Abstract

Two series of cellulose-based antiscalants with different chain architectures, i.e., linear carboxymethyl cellulose (CMC) and branch-shaped carboxymethyl cellulose-graft-poly(acrylic acid) (CMC-g-PAA), were synthesized. The carboxyl groups were distributed on CMC backbone but mainly on the grafted chains of CMC-g-PAA. The addition of CMC and CMC-g-PAA can both increase the surface energy of CaCO3 scale and decrease its crystal nucleation rate, thereby inhibiting CaCO3 scale formation. The structural effects of these cellulose-based antiscalants, especially the chain architectures, on the scale inhibition were investigated in detail.
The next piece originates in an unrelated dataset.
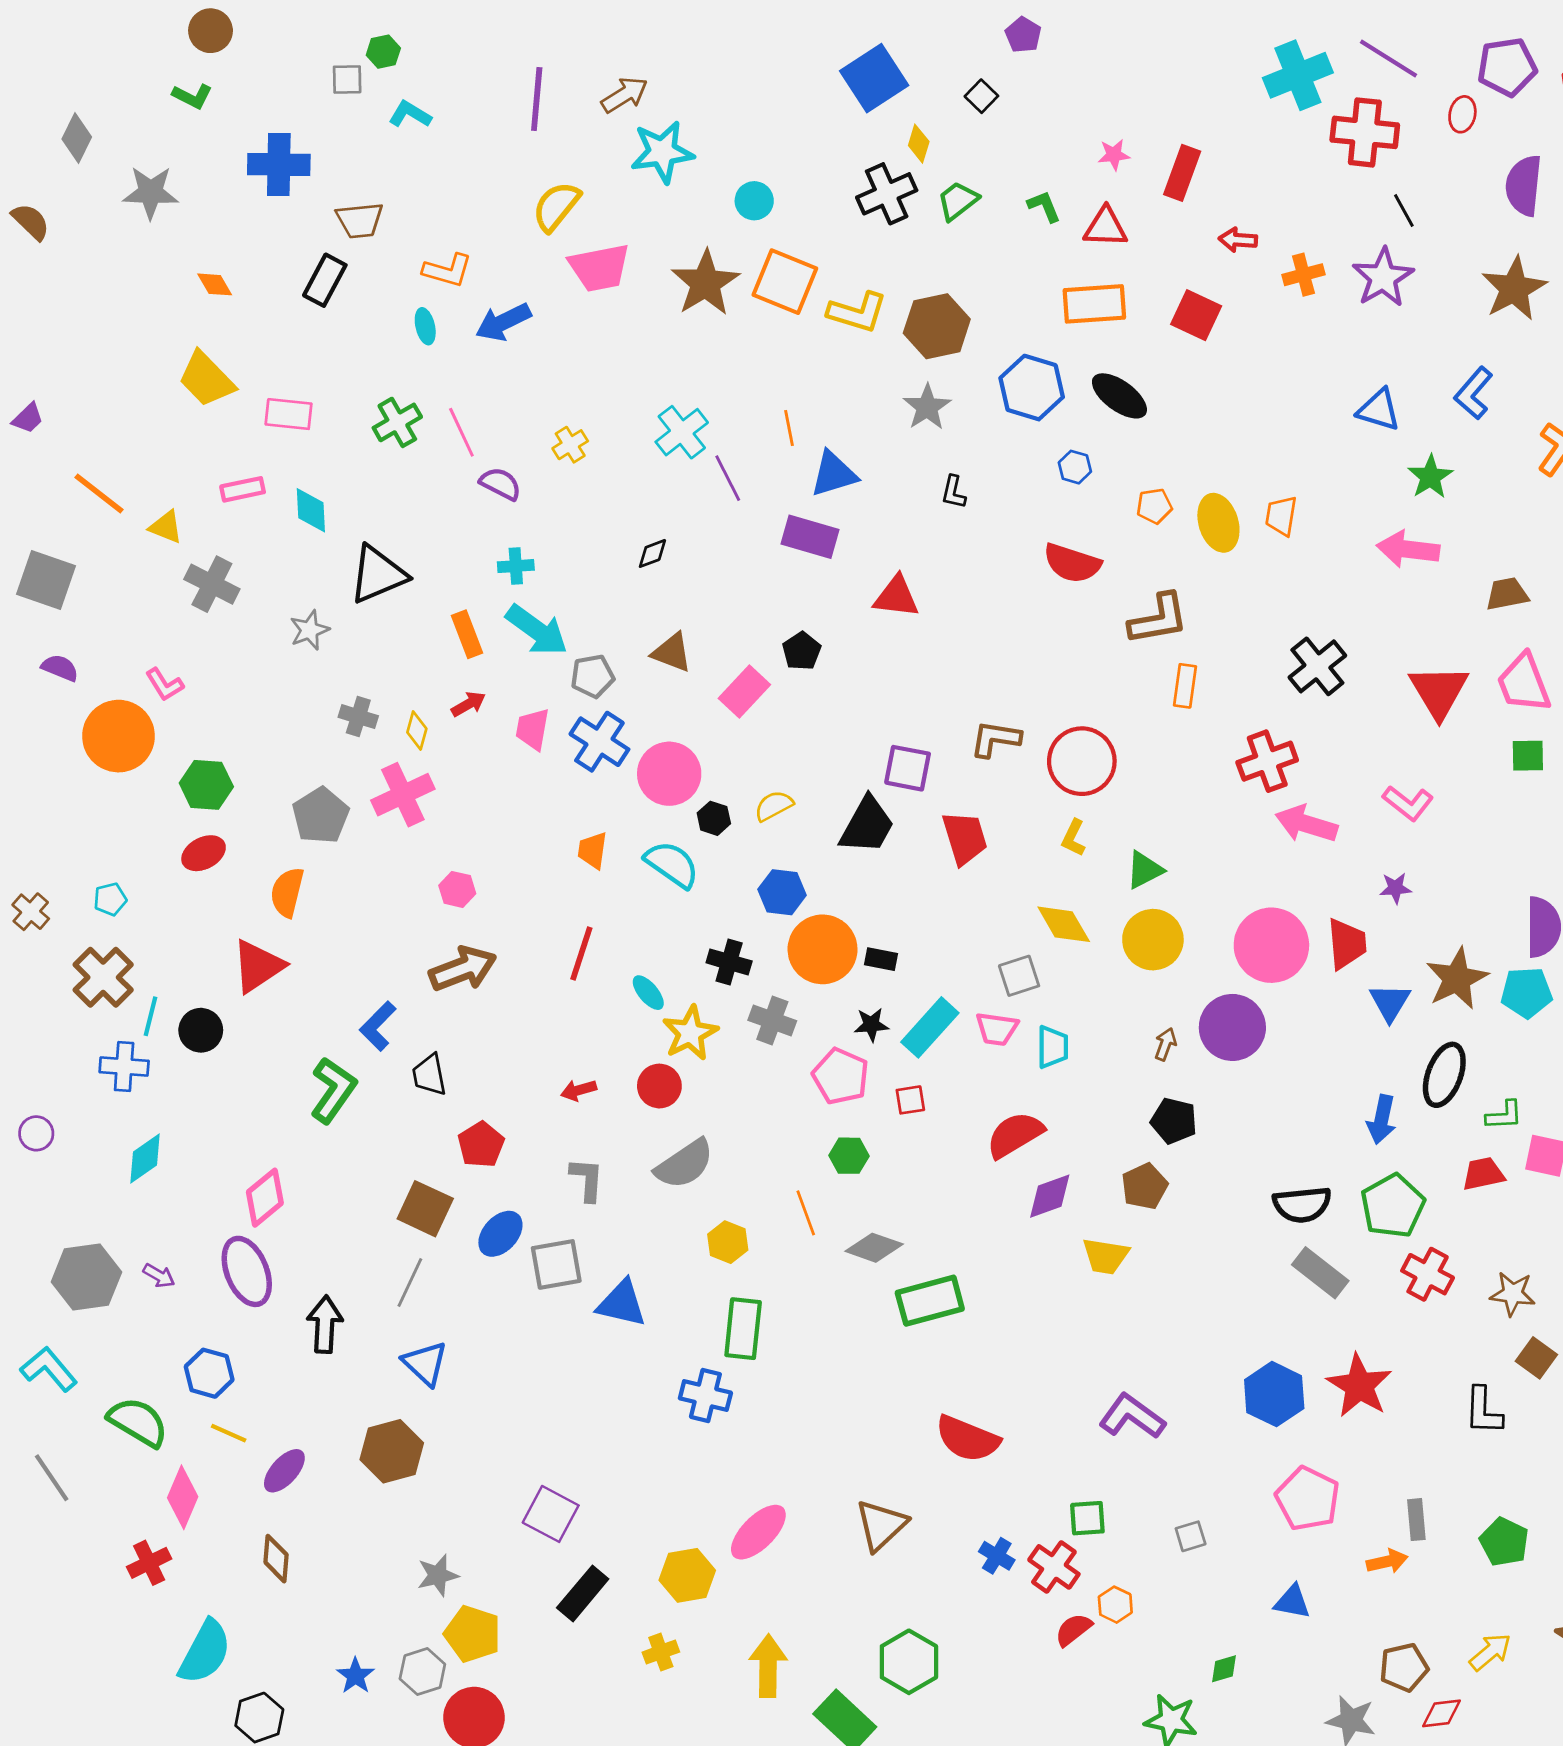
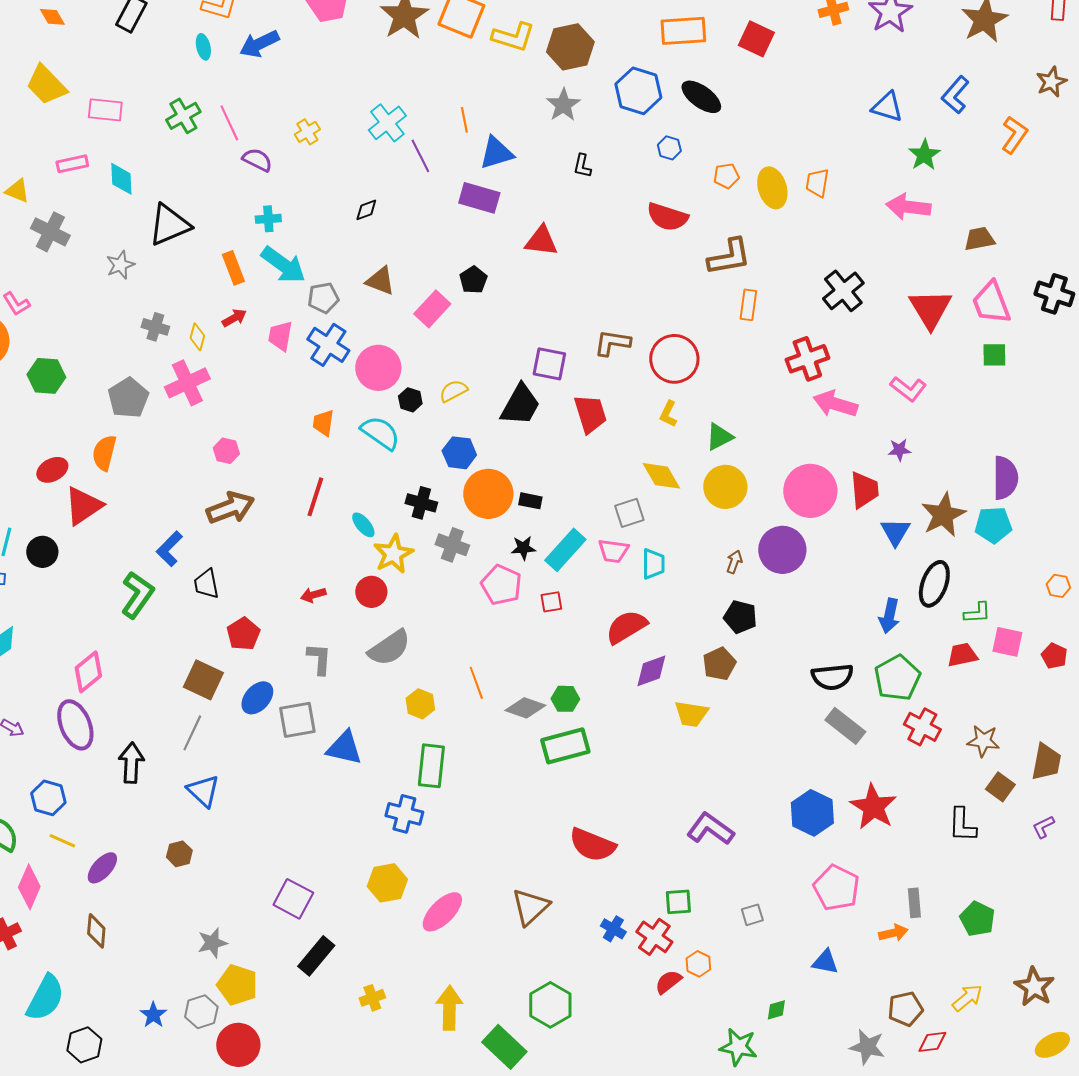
red ellipse: (204, 853) -> (52, 470), moved
green hexagon: (849, 1156) -> (565, 699), moved
brown hexagon: (392, 1451) -> (179, 854), size x0.6
yellow hexagon: (687, 1575) -> (387, 883), moved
High degree of carboxymethyl substitution caused better inhibition effect of linear CMC. However, CMC-g-PAA with an appropriate content of carboxyl groups but high average number of PAA grafted chains can achieve high inhibition performance. Besides, with similar contents of carboxyl groups, CMC-g-PAA showed much better inhibition performance than CMC due to the distinct multi-dimensional spatial structure of graft copolymer in solution, causing the enhanced chelation and dispersion effects. Characterization of CaCO3 crystal by scanning electron microscopy and X-ray diffraction confirmed that crystal distortion effect obviously existed in CMC but quite minor in CMC-g-PAA. The differences between the scale-inhibition performance of CMC and CMC-g-PAA should be attributed to the different scale-inhibition mechanisms originated in their distinct chain architectures.

Highlights

  • Two series of cellulose-based antiscalants with different chain architectures, i.e., linear carboxymethyl cellulose (CMC) and branch-shaped carboxymethyl cellulose-graft-poly(acrylic acid) (CMC-g-PAA), were synthesized

  • Two series of cellulose-based antiscalants with different chain architectures, CMC and CMC-g-PAA, were synthesized by etherification and graft polymerization, ­respectively[24,27,43], which are described in detail in Supplementary Information S1

  • CMC is a linear polymer with carboxyl groups on the b­ ackbone[43], but CMC-g-PAA is a graft copolymer and the carboxyl groups contained is mainly distributed on the branched ­chains[27]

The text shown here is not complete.